09.01.2011 / Tous frères et soeurs,

Je crois qu'il n'est pas dans nos habitudes de citer ces paroles à ceux qui viennent demander le baptême à la cure : « En vérité, je le comprends, Dieu ne fait pas de différence entre les hommes ; mais quelle que soit leur race, il accueille les hommes qui l'adorent et font ce qui est juste ». Ce sont les paroles de Pierre adressées au centurion Corneille, un païen (lecture, Baptême du Seigneur, Act. 10, 34-38). Cette parole inspirée par l'Esprit Saint ne dirait-elle pas qu'il n'est pas nécessaire d'être baptisé pour être sauvé, pour être aimé de Dieu. Elle nous invite, c'est certain, à nous interroger sur notre accueil à l'égard de nos frères et soeurs, quelle que soit leur race, leur religion.

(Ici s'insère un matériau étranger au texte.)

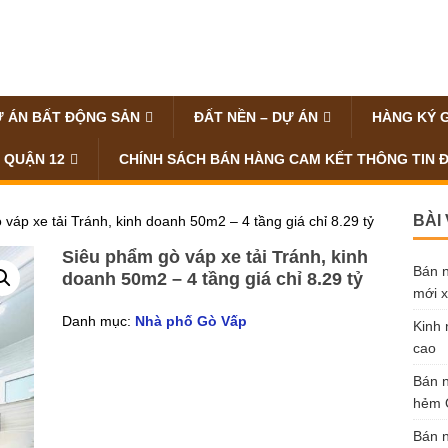
 ÁN BẤT ĐỘNG SẢN
ĐẤT NỀN – DỰ ÁN
HÀNG KÝ 
 QUẬN 12
CHÍNH SÁCH BÁN HÀNG CAM KẾT THÔNG TIN 
BÀI
váp xe tải Tránh, kinh doanh 50m2 – 4 tầng giá chỉ 8.29 tỷ
Siêu phẩm gò váp xe tải Tránh, kinh
Bán n
doanh 50m2 – 4 tầng giá chỉ 8.29 tỷ
mới x
Danh mục:
Nhà phố Gò Vấp
Kinh 
cao
Bán n
hẻm Ô
Bán n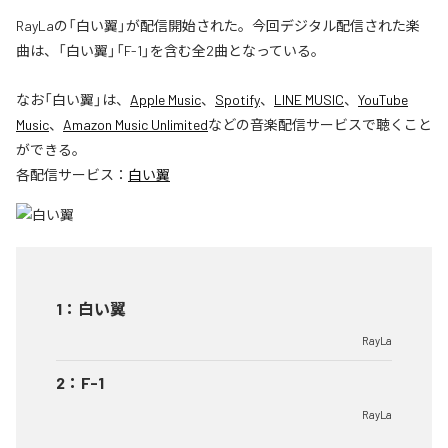
RayLaの「白い翼」が配信開始された。今回デジタル配信された楽
曲は、「白い翼」「F-1」を含む全2曲となっている。
なお「
白い翼
」は、
Apple Music
、
Spotify
、
LINE MUSIC
、
YouTube
Music
、
Amazon Music Unlimited
などの音楽配信サービスで聴くこと
ができる。
各配信サービス：
白い翼
1
：
白い翼
RayLa
2
：
F-1
RayLa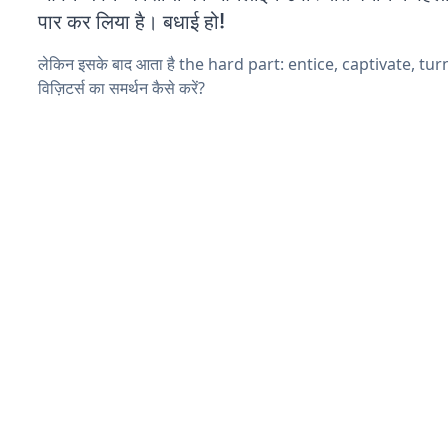
पार कर लिया है। बधाई हो!
लेकिन इसके बाद आता है the hard part: entice, captivate, tu
विज़िटर्स का समर्थन कैसे करें?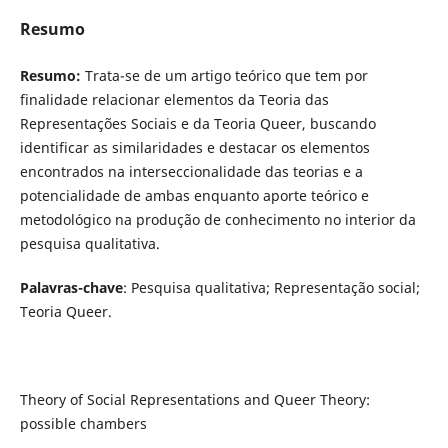
Resumo
Resumo:
Trata-se de um artigo teórico que tem por
finalidade relacionar elementos da Teoria das
Representações Sociais e da Teoria Queer, buscando
identificar as similaridades e destacar os elementos
encontrados na interseccionalidade das teorias e a
potencialidade de ambas enquanto aporte teórico e
metodológico na produção de conhecimento no interior da
pesquisa qualitativa.
Palavras-chave
: Pesquisa qualitativa; Representação social;
Teoria Queer.
Theory of Social Representations and Queer Theory:
possible chambers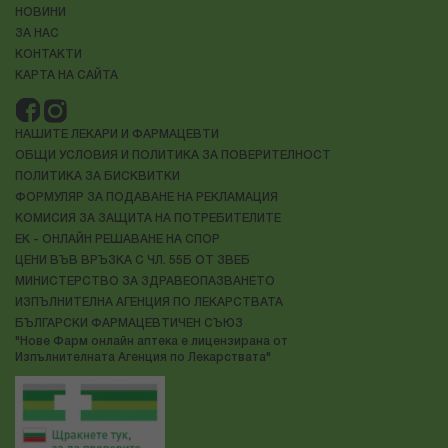
НОВИНИ
ЗА НАС
КОНТАКТИ
КАРТА НА САЙТА
НАШИТЕ ЛЕКАРИ И ФАРМАЦЕВТИ
ОБЩИ УСЛОВИЯ И ПОЛИТИКА ЗА ПОВЕРИТЕЛНОСТ
ПОЛИТИКА ЗА БИСКВИТКИ
ФОРМУЛЯР ЗА ПОДАВАНЕ НА РЕКЛАМАЦИЯ
КОМИСИЯ ЗА ЗАЩИТА НА ПОТРЕБИТЕЛИТЕ
ЕК - ОНЛАЙН РЕШАВАНЕ НА СПОР
ЦЕНИ ВЪВ ВРЪЗКА С ЧЛ. 55Б ОТ ЗВЕБ
МИНИСТЕРСТВО ЗА ЗДРАВЕОПАЗВАНЕТО
ИЗПЪЛНИТЕЛНА АГЕНЦИЯ ПО ЛЕКАРСТВАТА
БЪЛГАРСКИ ФАРМАЦЕВТИЧЕН СЪЮЗ
"Нове Фарм онлайн аптека е лицензирана от
Изпълнителната Агенция по Лекарствата"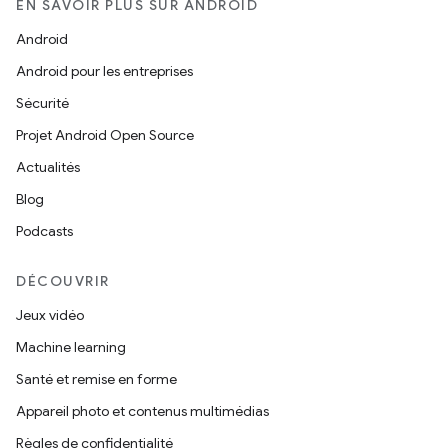
EN SAVOIR PLUS SUR ANDROID
Android
Android pour les entreprises
Sécurité
Projet Android Open Source
Actualités
Blog
Podcasts
DÉCOUVRIR
Jeux vidéo
Machine learning
Santé et remise en forme
Appareil photo et contenus multimédias
Règles de confidentialité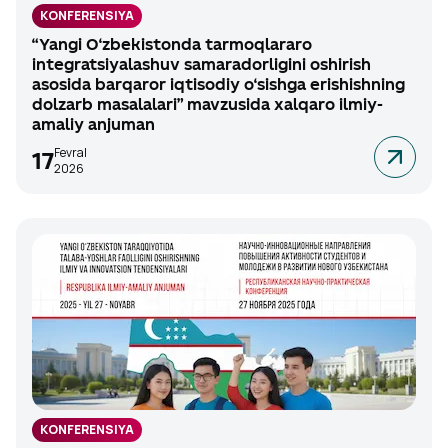
KONFERENSIYA
“Yangi O‘zbekistonda tarmoqlararo
integratsiyalashuv samaradorligini oshirish
asosida barqaror iqtisodiy o‘sishga erishishning
dolzarb masalalari” mavzusida xalqaro ilmiy-
amaliy anjuman
Fevral
17
2026
KONFERENSIYA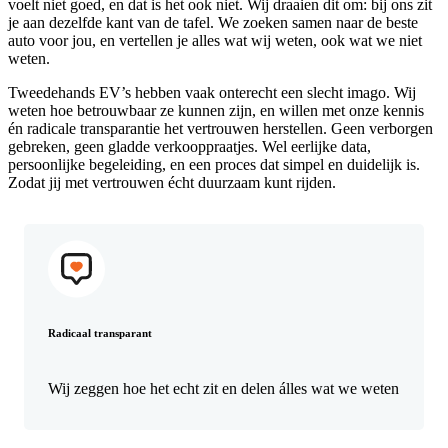
voelt niet goed, en dat is het ook niet. Wij draaien dit om: bij ons zit
je aan dezelfde kant van de tafel. We zoeken samen naar de beste
auto voor jou, en vertellen je alles wat wij weten, ook wat we niet
weten.
Tweedehands EV’s hebben vaak onterecht een slecht imago. Wij
weten hoe betrouwbaar ze kunnen zijn, en willen met onze kennis
én radicale transparantie het vertrouwen herstellen. Geen verborgen
gebreken, geen gladde verkooppraatjes. Wel eerlijke data,
persoonlijke begeleiding, en een proces dat simpel en duidelijk is.
Zodat jij met vertrouwen écht duurzaam kunt rijden.
Radicaal transparant
Wij zeggen hoe het echt zit en delen álles wat we weten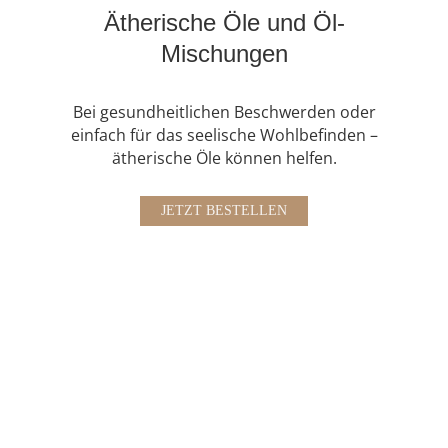
Ätherische Öle und Öl-
Mischungen
Bei gesundheitlichen Beschwerden oder
einfach für das seelische Wohlbefinden –
ätherische Öle können helfen
.
JETZT BESTELLEN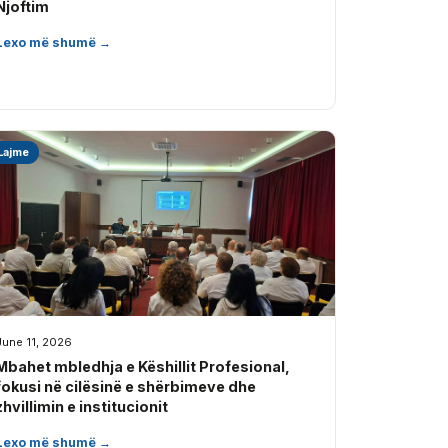
Njoftim
Lexo më shumë →
Lajme
June 11, 2026
Mbahet mbledhja e Këshillit Profesional,
fokusi në cilësinë e shërbimeve dhe
zhvillimin e institucionit
Lexo më shumë →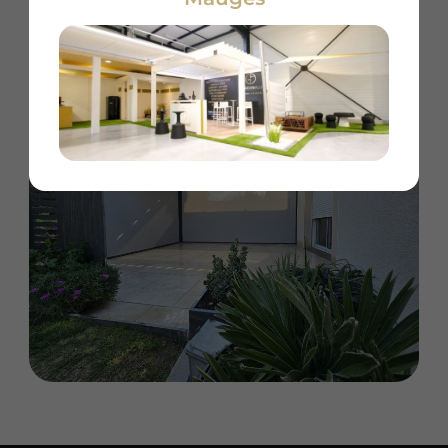
Chaque détail est pris en compte, de la sélection
des matériaux jusqu’à l’installation finale.
Ensemble, créons un abri extérieur qui vous
ressemble.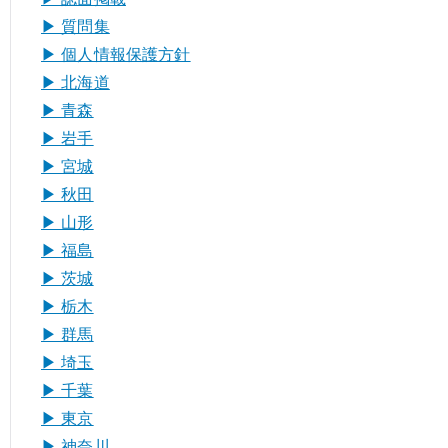
▶︎ 質問集
▶︎ 個人情報保護方針
▶︎ 北海道
▶︎ 青森
▶︎ 岩手
▶︎ 宮城
▶︎ 秋田
▶︎ 山形
▶︎ 福島
▶︎ 茨城
▶︎ 栃木
▶︎ 群馬
▶︎ 埼玉
▶︎ 千葉
▶︎ 東京
▶︎ 神奈川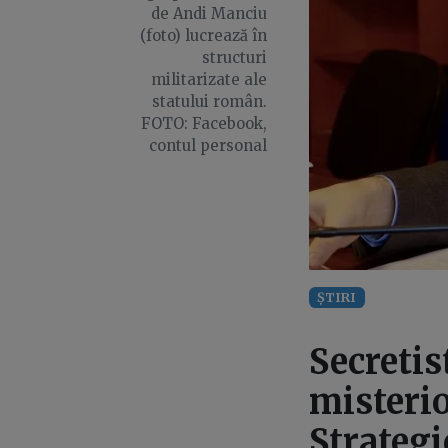
de Andi Manciu
(foto) lucrează în
structuri
militarizate ale
statului român.
FOTO: Facebook,
contul personal
ȘTIRI
Secretis
misteri
Strategi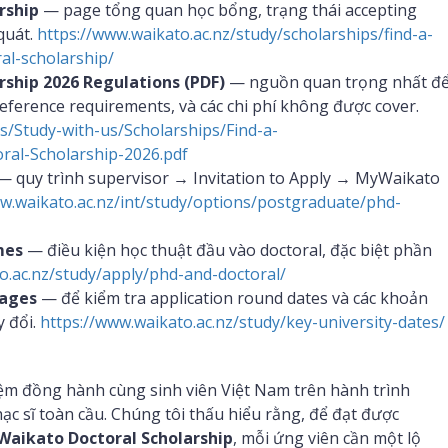
rship
— page tổng quan học bổng, trạng thái accepting
 quát.
https://www.waikato.ac.nz/study/scholarships/find-a-
al-scholarship/
rship 2026 Regulations (PDF)
— nguồn quan trọng nhất đ
reference requirements, và các chi phí không được cover.
s/Study-with-us/Scholarships/Find-a-
ral-Scholarship-2026.pdf
 quy trình supervisor → Invitation to Apply → MyWaikato
w.waikato.ac.nz/int/study/options/postgraduate/phd-
mes
— điều kiện học thuật đầu vào doctoral, đặc biệt phần
o.ac.nz/study/apply/phd-and-doctoral/
pages
— để kiểm tra application round dates và các khoản
y đổi.
https://www.waikato.ac.nz/study/key-university-dates/
ệm đồng hành cùng sinh viên Việt Nam trên hành trình
c sĩ toàn cầu. Chúng tôi thấu hiểu rằng, để đạt được
 Waikato Doctoral Scholarship
, mỗi ứng viên cần một lộ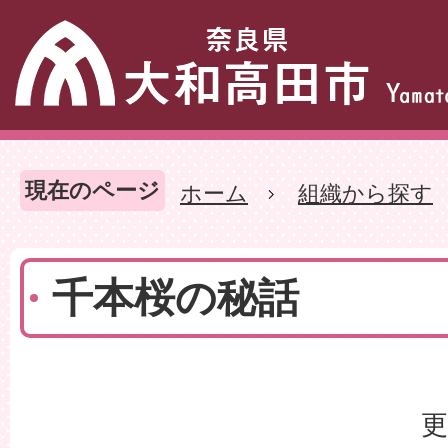
現在のページ
ホーム
組織から探す
千本桜の秘話
更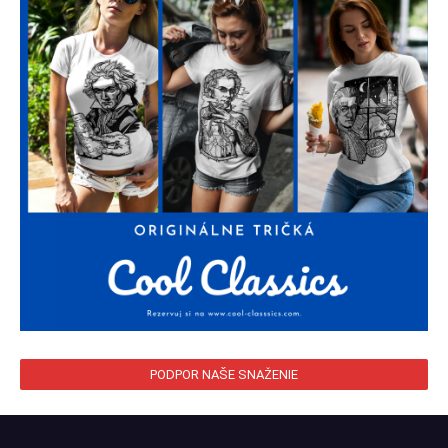
PODPOR NAŠE SNAŽENIE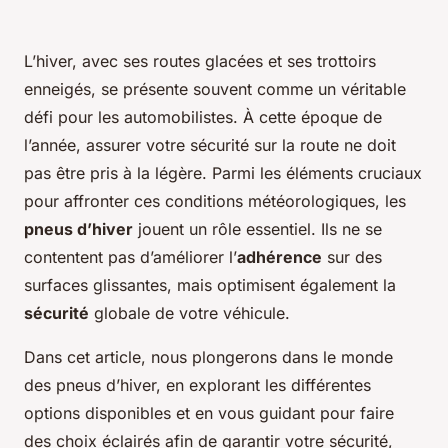
L’hiver, avec ses routes glacées et ses trottoirs
enneigés, se présente souvent comme un véritable
défi pour les automobilistes. À cette époque de
l’année, assurer votre sécurité sur la route ne doit
pas être pris à la légère. Parmi les éléments cruciaux
pour affronter ces conditions météorologiques, les
pneus d’hiver
jouent un rôle essentiel. Ils ne se
contentent pas d’améliorer l’
adhérence
sur des
surfaces glissantes, mais optimisent également la
sécurité
globale de votre véhicule.
Dans cet article, nous plongerons dans le monde
des pneus d’hiver, en explorant les différentes
options disponibles et en vous guidant pour faire
des choix éclairés afin de garantir votre sécurité,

En cette fête du Baptême du Seigneur, nous contemplons avec émerveillement le regard de Dieu sur chaque être né d'un homme et d'une femme, en la personne de Jésus. Jésus, qui rejoint les foules au bord du Jourdain où Jean baptise, est l'enfant de la crèche devenu adulte. Né de la Vierge Marie, il est notre frère en humanité. Et en lui habite mystérieusement toute la plénitude de Dieu que révèle la parole qui résonne dans les cieux, entendue sur les bords du Jourdain : « Celui-ci est mon Fils bien-aimé ; en lui j'ai mis tout mon amour. »

Cet amour répandu sur le Fils né de la Vierge Marie est donné à tous ceux qui sont ses frères et soeurs en humanité. Le baptême que nous recevons dans la foi rend visible à nos yeux ce don de Dieu et nous unit plus fortement à nos frères et soeurs que le Seigneur accueille dans son amour.